Pendidikan pesantren juga tidak menerapkan sistem evaluasi sebagaimana pendidikan formal yaitu ujian tengah semester, dan ujian akhir semester. Ini karena pijakan pencapaian kompetensi santri tidak didasarkan kepada berapa banyak kitab yang dikuasasinya, melainkan didasarkan kepada sudut pandang kitab yang dikhatamkan. Pesantren juga meniadakan sistem penjenjangan kecerdasan santri (sistem ranking). Meniadakan sistem tersebut sebenarnya merupakan metode yang tepat diterapkan di dunia pendidikan. Sebab sistem penjenjangan kecerdasan ini akan menimbulkan kasta santri; adanya penyebutan bodoh dan pintar. Padahal sebutan/judgement bodoh berdampak secara psikologis, yang kemudian santri menjadi minder dan tidak percaya diri. Hal tersebut tentunya menghambat kemampuan para santri dalam menyerap ilmu yang diampunya. Proses pembelajaran tersebut yang dapat menciptakan output yang berwawasan luas dan berakhlak berdasarkan agama (tafaqquh fi al-din).

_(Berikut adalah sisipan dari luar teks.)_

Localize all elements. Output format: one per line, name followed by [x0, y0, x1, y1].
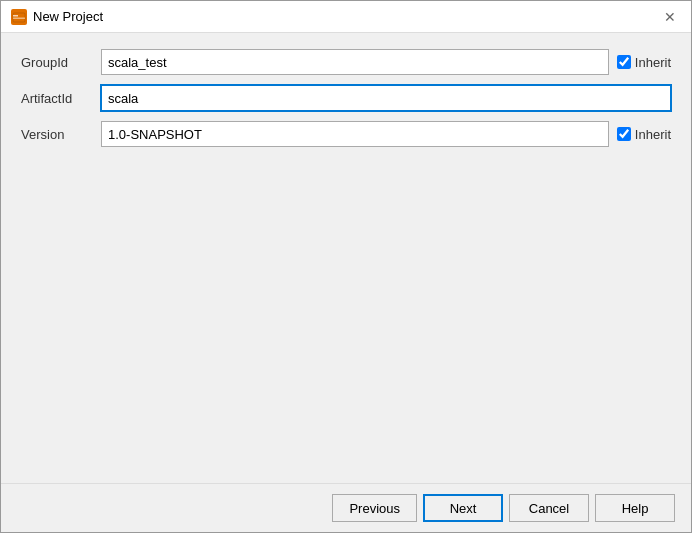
groupid-inherit-checkbox[interactable] [617, 55, 631, 69]
version-inherit-container: Inherit [617, 127, 671, 142]
version-inherit-checkbox[interactable] [617, 127, 631, 141]
button-bar: Previous Next Cancel Help [1, 483, 691, 532]
dialog-icon [11, 9, 27, 25]
project-icon [12, 10, 26, 24]
artifactid-row: ArtifactId [21, 85, 671, 111]
previous-button[interactable]: Previous [332, 494, 417, 522]
artifactid-label: ArtifactId [21, 91, 101, 106]
groupid-inherit-container: Inherit [617, 55, 671, 70]
cancel-button[interactable]: Cancel [509, 494, 589, 522]
groupid-inherit-label: Inherit [635, 55, 671, 70]
version-input[interactable] [101, 121, 609, 147]
artifactid-input[interactable] [101, 85, 671, 111]
version-row: Version Inherit [21, 121, 671, 147]
groupid-input[interactable] [101, 49, 609, 75]
groupid-label: GroupId [21, 55, 101, 70]
groupid-row: GroupId Inherit [21, 49, 671, 75]
dialog-title: New Project [33, 9, 103, 24]
new-project-dialog: New Project ✕ GroupId Inherit ArtifactId… [0, 0, 692, 533]
version-inherit-label: Inherit [635, 127, 671, 142]
version-label: Version [21, 127, 101, 142]
title-bar: New Project ✕ [1, 1, 691, 33]
help-button[interactable]: Help [595, 494, 675, 522]
content-spacer [21, 157, 671, 467]
svg-rect-1 [13, 15, 18, 17]
form-content: GroupId Inherit ArtifactId Version Inher… [1, 33, 691, 483]
svg-rect-2 [13, 17, 25, 19]
title-bar-left: New Project [11, 9, 103, 25]
close-button[interactable]: ✕ [659, 6, 681, 28]
next-button[interactable]: Next [423, 494, 503, 522]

Ada beberapa proses pendidikan mendasar yang selanjutnya membedakan pendidikan pesantren dengan pendidikan formal. Bahkan di zaman modern ini banyak pendidikan formal yang meniru pola pesantren dengan sistem pengintegrasian antara lembaga formal dan pesantren. Pengintegrasian yang dimaksud adalah penyandingan mata pelajaran, dan penyatuan manajemen di dalamnya. Mengingat hasil dari pendidikan pesantren lebih optimal, mesikupun diselenggarakan dengan sederhana.

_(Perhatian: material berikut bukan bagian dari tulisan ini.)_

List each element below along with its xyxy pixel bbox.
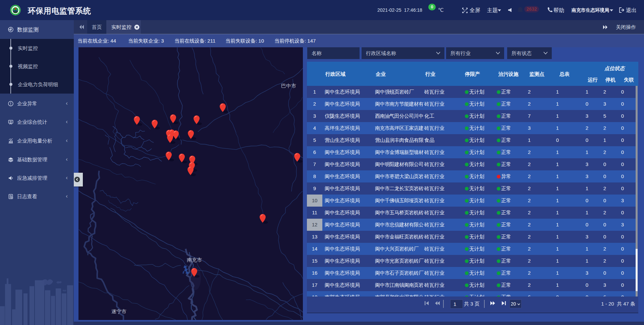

Keberhasilan proses pembelejaran ala pesantren menjadikan para pengelola lembaga pendidikan tertarik untuk mengenal lebih dalam tentang sistem-sistem yang dijalankan di dalamnya terlepas dari kekurangannya dari berbagai sisi. Setidaknya ada beberapa hal berikut yang menjadi ciri khas pendidikan ala pesantren. Pertama, pendidikan dengan model asrama. Kedua, pengkajian kitab kuning. Ketiga, sistematika pengkajian kitab kuning. Keempat, pengkajian kitab kuning sebagai sumber pendidikan dan kejayaan dalam Islam. Adapun perinciannya akan dirinci melalui goresan selanjutnya. Wallahu A‘lam.